Creating a will is a good step for any adult with people or property they want to protect. And during these uncertain times, it can be especially valuable to have this guide in place should you suddenly get sick or pass away.

However, a will is only effective if it is valid and enforceable.

Elements of a valid will

There are requirements that you must meet when creating your will for it to be valid in California. Your will should be:

  • In writing
  • Signed
  • Signed in front of at least two witnesses

You must also be at least 18 years old and be mentally capable of understanding important decisions to create a legally enforceable will.

To prevent potential disputes during the probate process, be sure your will is correct and free of any illegal clauses. Regularly updating your will can ensure it remains an accurate representation of your wishes. Finally, having multiple versions of a will can make it difficult to know which one is correct, so it can be prudent to have one version that you keep in a safe place.

When a will is not valid

The courts can set aside a will they deem invalid. They may do this if it does not meet the legal requirements or if someone contests the will, citing undue influence, fraud or lack of testamentary capacity.

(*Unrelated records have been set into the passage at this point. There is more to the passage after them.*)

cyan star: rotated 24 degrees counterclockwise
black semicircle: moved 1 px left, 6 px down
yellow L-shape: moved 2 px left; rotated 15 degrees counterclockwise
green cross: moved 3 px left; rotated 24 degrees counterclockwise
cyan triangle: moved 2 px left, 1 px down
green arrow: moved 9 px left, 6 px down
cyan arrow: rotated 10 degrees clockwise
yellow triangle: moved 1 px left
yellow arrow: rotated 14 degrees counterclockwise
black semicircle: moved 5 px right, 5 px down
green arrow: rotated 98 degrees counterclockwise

If the courts deem a will invalid during probate, they may refer to any previous wills a person may have had. If that is not an option, the courts will distribute the property as if there was no will. Under these circumstances, there are laws that dictate the order of succession.

In other words, if your will is not valid, the courts will decide how to distribute your property.

Because your property and your wishes could be at stake, it can be crucial to take the time to ensure your will – and any other estate planning documents you might have – is created and updated appropriately. Not only can these efforts safeguard your plans, but they can also save your loved ones from a complicated probate process.